İçimizdeki Derin Sızı: Gazetecilerin Örgütlenme Hakkı
İpek Yezdani – KGK Etik Kurulu Üyesi
Journo.com.tr’de yayımlanan haberi ilk gördüğüm andan itibaren, Şair Ümit Yaşar Oğuzcan’ın bir şiirinde dediği gibi “İçimde derin bir sızı kaldı.” Peki neydi beni hüzünlendiren ama bazı İngiliz meslektaşlarımızı sevindiren bu haber? İngiliz Financial Times gazetesi bu yıl her çalışanına 5600 sterlin, yani bugünün kuruyla yaklaşık 102 bin TL yılbaşı ikramiyesi ödeyeceğini açıklamıştı.
Habere göre, Financial Times’ın baş yöneticisi John Ridding, tüm şirket çalışanlarına gönderdiği e-postada, “zorlu ortama rağmen 2021’de gösterdikleri başarılı performans” için teşekkür etti. Ridding şu ifadeleri kullandı:
“Son çeyrekteki gelir beklentilerimizi ciddi oranda aştığımızı ve bu yılı planlanandan çok daha yüksek bir kâr ile kapatacağımızı size söylemekten mutluyum. Tüm birimler ve bölümler iyi bir performans gösterdi ve salgının yarattığı şoklardan güçlü bir biçimde çıktı. Etkileşim ve abonelikler yaz sonrası dönemde etkileyici bir seyir izledi. Editöryel kusursuzluk, örnek bir iş performansı, işbirliği, yenilikçilik ve yoğun bir emek, yelkenlerimizi dolduran rüzgârla bir araya gelince bu başarı doğdu.
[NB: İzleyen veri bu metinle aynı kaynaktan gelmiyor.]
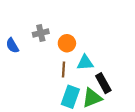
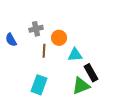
brown line: (64, 69) -> (44, 51), moved
cyan rectangle: (70, 97) -> (39, 85), moved

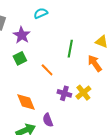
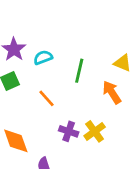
cyan semicircle: (41, 13) -> (43, 57), moved

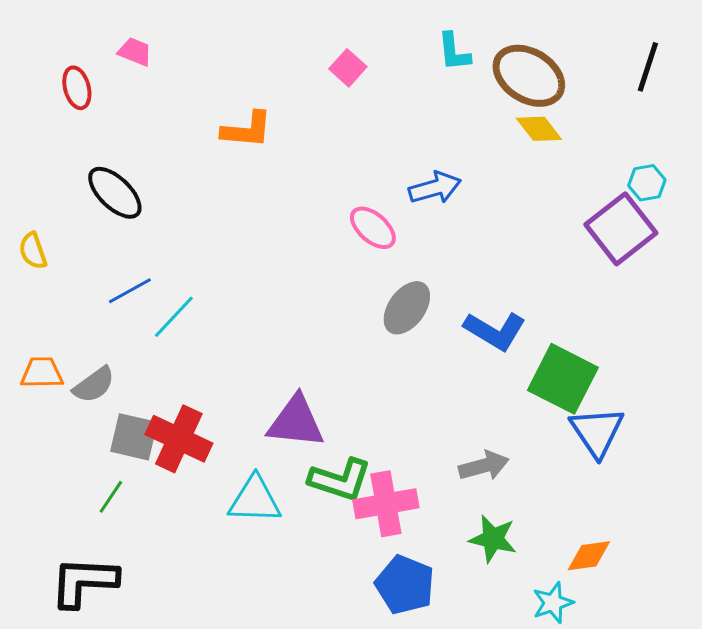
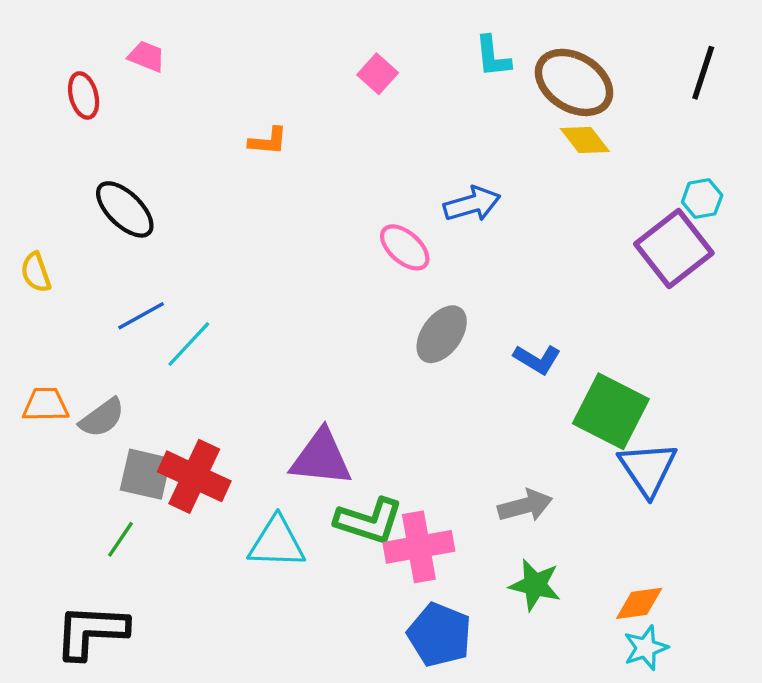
orange L-shape: (247, 130) -> (268, 141), size x0.7
blue L-shape: (495, 331) -> (537, 359), size x0.7
cyan star: (553, 603) -> (646, 648), moved

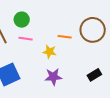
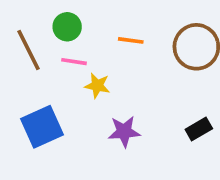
orange line: (65, 37) -> (131, 40), moved
yellow star: (49, 52) -> (97, 86), moved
Bu ölçekte bir başarının mutlaka ödüllendirilmesi gerekir.”
Financial Times’ın idari editörü Tobias Buck’ın ertesi gün gönderdiği e-postada, yayın ekibinin tüm üyelerinin maaşlarından bağımsız olarak 5.600 sterlin (bugünün kuruyla 102.343 TL) ikramiye alacağı açıklandı.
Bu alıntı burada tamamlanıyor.